The Neoleathich Tanner consists two major parts: the metal tanner and other component appliances. You could find a detailed description of the Neoleathic Tanner in this section: How to Build Your Neoleathic Tanner?

Notice About the Neoleathic Tanner Software for Automation

After we effectuated designing the machine and manufactured it in reality, we found that there is no time for us to design a software for it while setting up the Neoleathic Tanner and testing it. We aim to build an automatic machine for all procedure of making an artificial leather, and we will accomplish that goal in the future, by both applying a central controlling broad and an complete software for the procedure.

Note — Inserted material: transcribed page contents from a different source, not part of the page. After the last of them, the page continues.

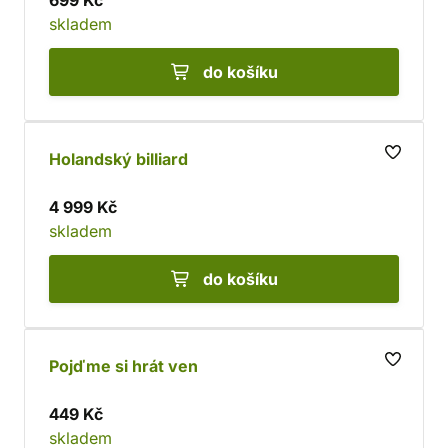
699 Kč
skladem
do košíku
Holandský billiard
4 999 Kč
skladem
do košíku
Pojďme si hrát ven
449 Kč
skladem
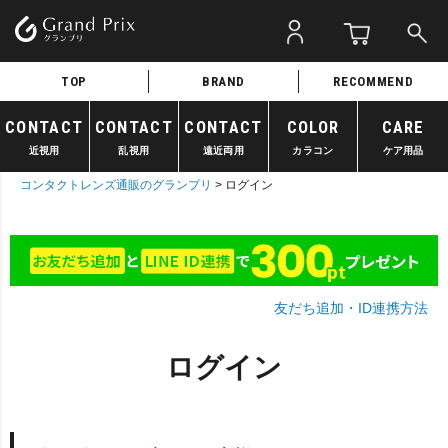
TOP
BRAND
RECOMMEND
CONTACT
CONTACT
CONTACT
COLOR
CARE
近視用
乱視用
遠近両用
カラコン
ケア用品
コンタクトレンズ通販のグランプリ
ログイン
友だち追加・ID連携方法
ログイン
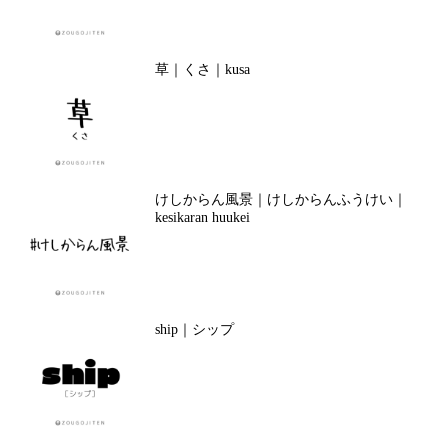
草｜くさ｜kusa
けしからん風景｜けしからんふうけい｜
kesikaran huukei
ship｜シップ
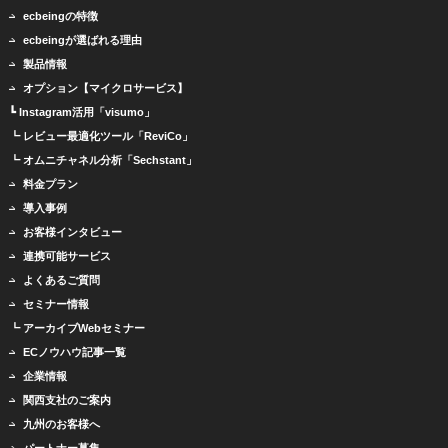
ecbeingの特徴
ecbeingが選ばれる理由
製品情報
オプション【マイクロサービス】
┗ Instagram活用「visumo」
┗ レビュー最適化ツール「ReviCo」
┗ オムニチャネル分析「Sechstant」
料金プラン
導入事例
お客様インタビュー
連携可能サービス
よくあるご質問
セミナー情報
┗ アーカイブWebセミナー
ECノウハウ記事一覧
企業情報
関西支社のご案内
九州のお客様へ
パートナー募集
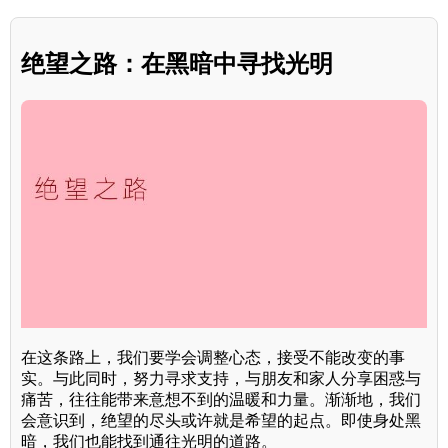
绝望之路：在黑暗中寻找光明
在这条路上，我们要学会调整心态，接受不能改变的事
实。与此同时，努力寻求支持，与朋友和家人分享困惑与
痛苦，往往能带来意想不到的温暖和力量。渐渐地，我们
会意识到，绝望的尽头或许就是希望的起点。即使身处黑
暗，我们也能找到通往光明的道路。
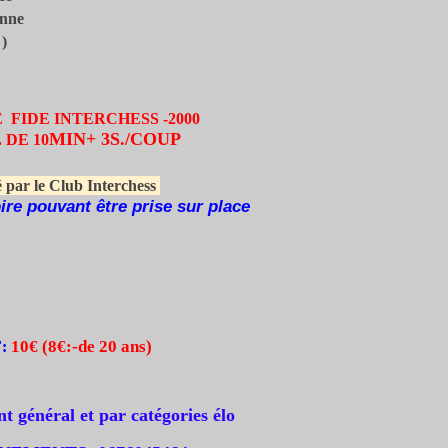
nne
)
E FIDE INTERCHESS -2000
MIN+ 3S./COUP
 DE 10
 par le Club Interchess
oire pouvant être prise sur place
 tel.sms ou sur place de 18h30 à 19h.
n par sms au 0676045464
es peuvent entrer à la 2è ronde.
10€
(8€:-de 20 ans)
F
:
n à consommer et à payer .
 général et par catégories élo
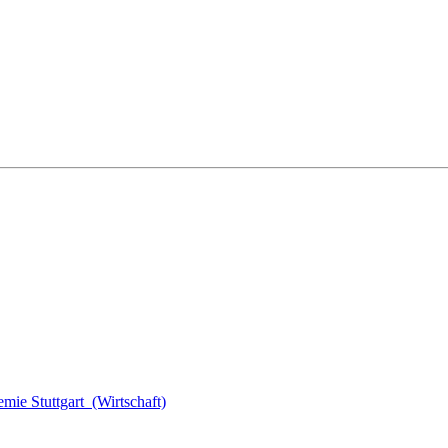
mie Stuttgart (Wirtschaft)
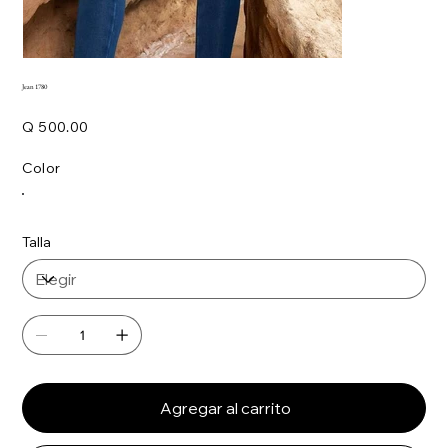
Jean 1780
Precio
Q 500.00
Color
Talla
Agregar al carrito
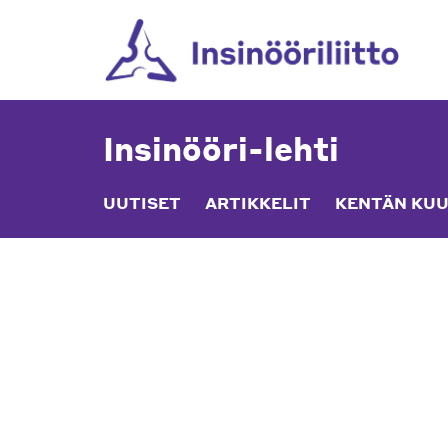
Skip
to
content
Insinööri-lehti
UUTISET
ARTIKKELIT
KENTÄN KUU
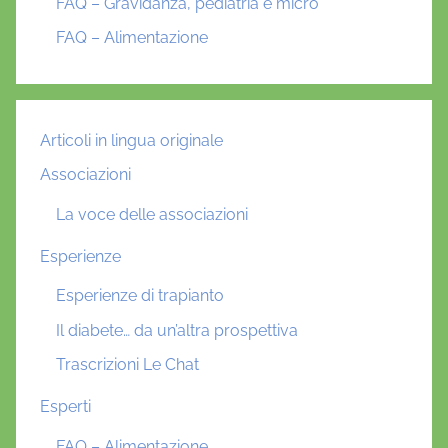
FAQ – Gravidanza, pediatria e micro
FAQ – Alimentazione
Articoli in lingua originale
Associazioni
La voce delle associazioni
Esperienze
Esperienze di trapianto
Il diabete… da un’altra prospettiva
Trascrizioni Le Chat
Esperti
FAQ – Alimentazione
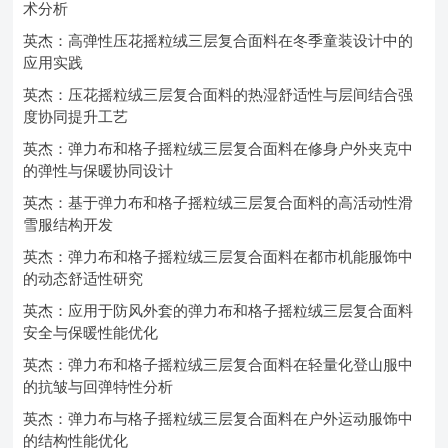
术分析
英杰：高弹性压花摇粒绒三层复合面料在冬季童装设计中的
应用实践
英杰：压花摇粒绒三层复合面料的热湿舒适性与层间结合强
度协同提升工艺
英杰：弹力布和格子摇粒绒三层复合面料在修身户外夹克中
的弹性与保暖协同设计
英杰：基于弹力布和格子摇粒绒三层复合面料的高活动性滑
雪服结构开发
英杰：弹力布和格子摇粒绒三层复合面料在都市机能服饰中
的动态舒适性研究
英杰：应用于防风外套的弹力布和格子摇粒绒三层复合面料
安全与保暖性能优化
英杰：弹力布和格子摇粒绒三层复合面料在轻量化登山服中
的抗皱与回弹特性分析
英杰：弹力布与格子摇粒绒三层复合面料在户外运动服饰中
的结构性能优化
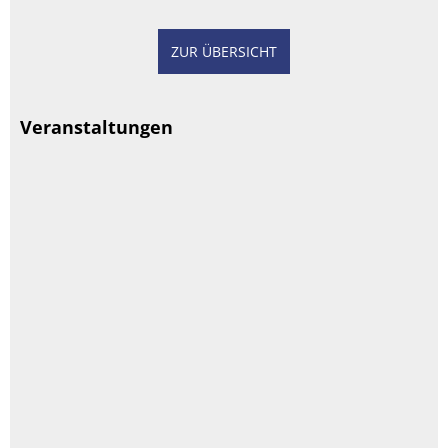
ZUR ÜBERSICHT
Veranstaltungen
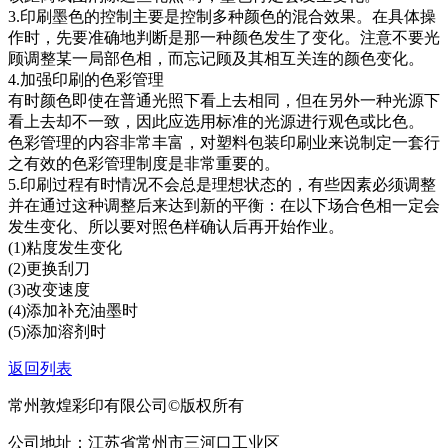
3.印刷墨色的控制主要是控制多种颜色的混合效果。在具体操
作时，先要准确地判断是那一种颜色发生了变化。注意不要光
顾调整某一局部色相，而忘记顾及其相互关连的颜色变化。
4.加强印刷的色彩管理
有时颜色即使在普通光照下看上去相同，但在另外一种光源下
看上去却不一致，因此应选用标准的光源进行观色或比色。
色彩管理的内容非常丰富，对塑料包装印刷业来说制定一套行
之有效的色彩管理制度是非常重要的。
5.印刷过程有时情况不会总是理想状态的，有些因素必须调整
并在通过这种调整后来达到新的平衡：在以下场合色相一定会
发生变化、所以要对照色样确认后再开始作业。
(1)粘度发生变化
(2)更换刮刀
(3)改变速度
(4)添加补充油墨时
(5)添加溶剂时
返回列表
常州敦煌彩印有限公司©版权所有
公司地址：江苏省常州市三河口工业区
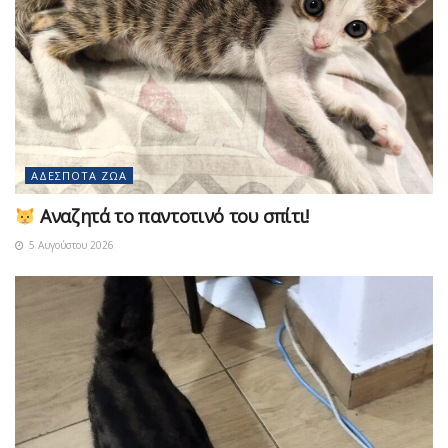
ΑΔΈΣΠΟΤΑ ΖΏΑ
Αναζητά το παντοτινό του σπίτι!
5 Αυγούστου 2026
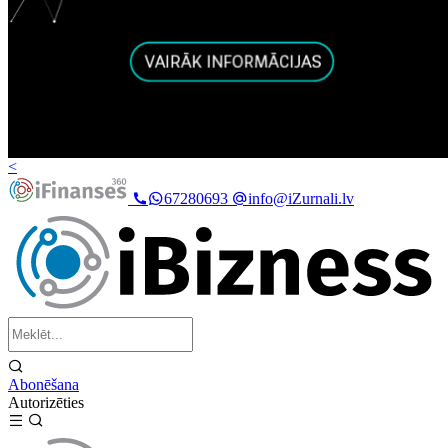
<
67280693
info@iZurnali.lv
Abonēšana
Autorizēties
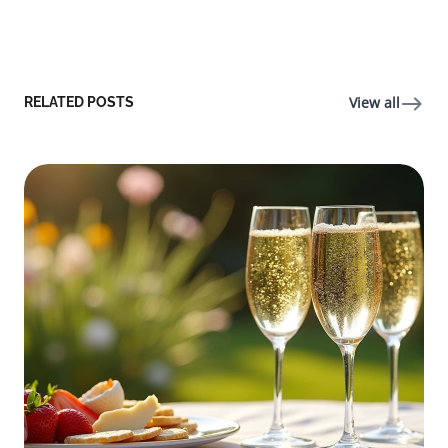
View all
RELATED POSTS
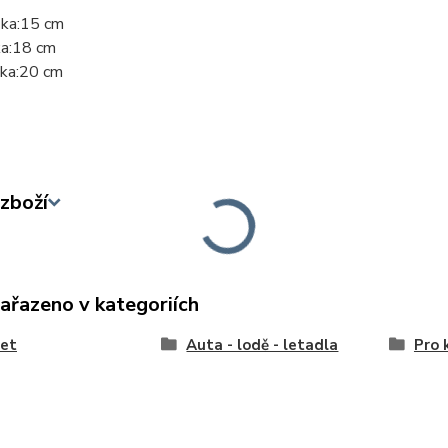
ka:15 cm
ka:18 cm
ka:20 cm
zboží
zařazeno v kategoriích
let
Auta - lodě - letadla
Pro 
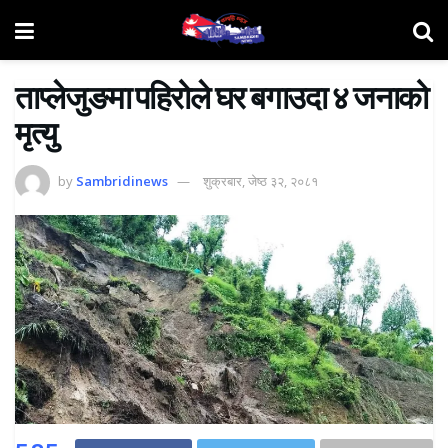
ताप्लेजुङमा पहिरोले घर बगाउदा ४ जनाको
मृत्यु
by
Sambridinews
शुक्रबार, जेष्ठ ३२, २०८१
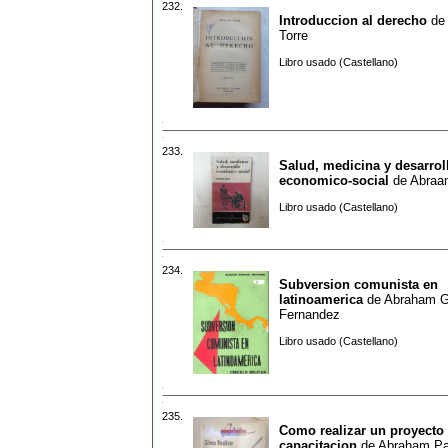
232.
Introduccion al derecho
de
Torre
Libro usado (Castellano)
233.
Salud, medicina y desarrol
economico-social
de
Abraa
Libro usado (Castellano)
234.
Subversion comunista en
latinoamerica
de
Abraham Gr
Fernandez
Libro usado (Castellano)
235.
Como realizar un proyecto
capacitacion
de
Abraham Pa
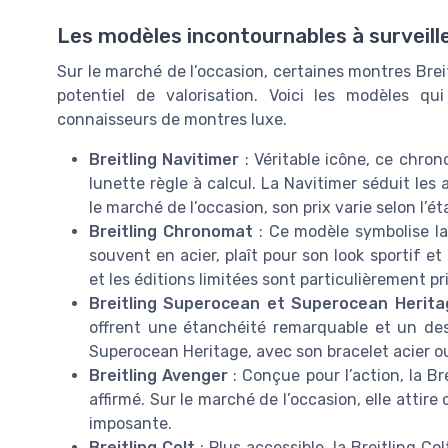
Les modèles incontournables à surveill
Sur le marché de l’occasion, certaines montres Breitl
potentiel de valorisation. Voici les modèles qu
connaisseurs de montres luxe.
Breitling Navitimer
: Véritable icône, ce chro
lunette règle à calcul. La Navitimer séduit les
le marché de l’occasion, son prix varie selon l’éta
Breitling Chronomat
: Ce modèle symbolise la
souvent en acier, plaît pour son look sportif 
et les éditions limitées sont particulièrement pr
Breitling Superocean et Superocean Herita
offrent une étanchéité remarquable et un des
Superocean Heritage, avec son bracelet acier o
Breitling Avenger
: Conçue pour l’action, la Br
affirmé. Sur le marché de l’occasion, elle atti
imposante.
Breitling Colt
: Plus accessible, la Breitling C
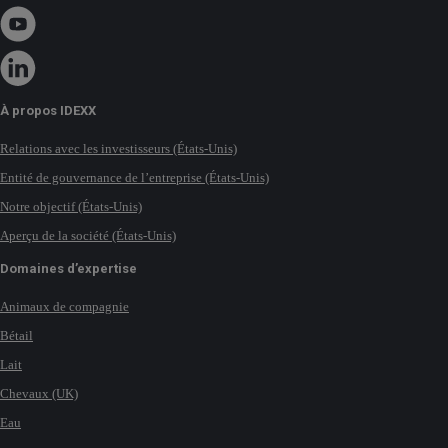
À propos IDEXX
Relations avec les investisseurs (États-Unis)
Entité de gouvernance de l’entreprise (États-Unis)
Notre objectif (États-Unis)
Aperçu de la société (États-Unis)
Domaines d’expertise
Animaux de compagnie
Bétail
Lait
Chevaux (UK)
Eau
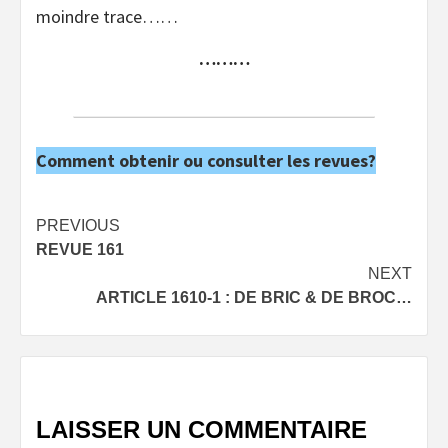
moindre trace……
………
Comment obtenir ou consulter les revues?
Post
PREVIOUS
REVUE 161
navigation
NEXT
ARTICLE 1610-1 : DE BRIC & DE BROC…
LAISSER UN COMMENTAIRE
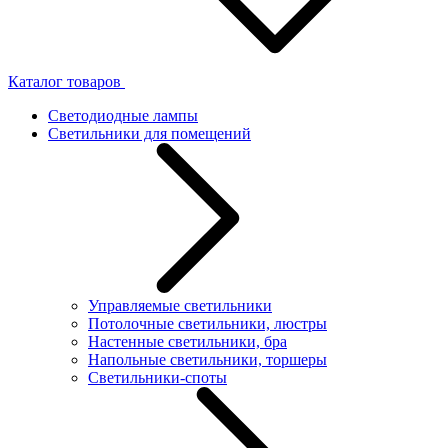
Каталог товаров
Светодиодные лампы
Светильники для помещений
Управляемые светильники
Потолочные светильники, люстры
Настенные светильники, бра
Напольные светильники, торшеры
Светильники-споты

How to Build Your Own Neoleathic Tanner?

Technical Component and Construction Instruction

If you want to create your own Neoleathic Tanner, you may first take a look at the table of Constructive Parts on the machine. For the whole model design of the box, you can access to it from the link below.

Download the latest Fusion 360 model from this link here: Download

If you cannot open the link above to get the latest design, you may download this version (version 80), which is the latest version at the time we uploaded the file to this wiki page.

(Suggestion from the reality: The Outer Body might use thickness 1.5mm Stainless Metal Plate and the other parts might use 1.0~1.25mm, or the whole box might be too heavy.)

After building our tanner, we found there are lots of spots that we have to improve and redesign more wisely. If there is any update on the design in the future, the link of Fusion 360 will automatically show the latest design while you access it.

While we were building the Neoleathic Tanner, some materials that we used were not included in the list because we assumed that they were basic and already available, such as 1.25mm wire, switches, and insulated tapes.

Also, some of the parts that on the box has been included in the tanner, and therefore were not included in the table as well. We made all of those parts in a factory together with our outer box based on our Fusion 360 model.

Circuit Diagram (Layout Design)

Construction Instruction

All component could either be fixed by screws or glue. Please construct the tanner according to the Fusion 360 designed model, which can be accessed at the beginning of this section. It has all the spots and specifications of screws were used. For the wiring connection of different appliances, please relate to the circuit diagram in the next section.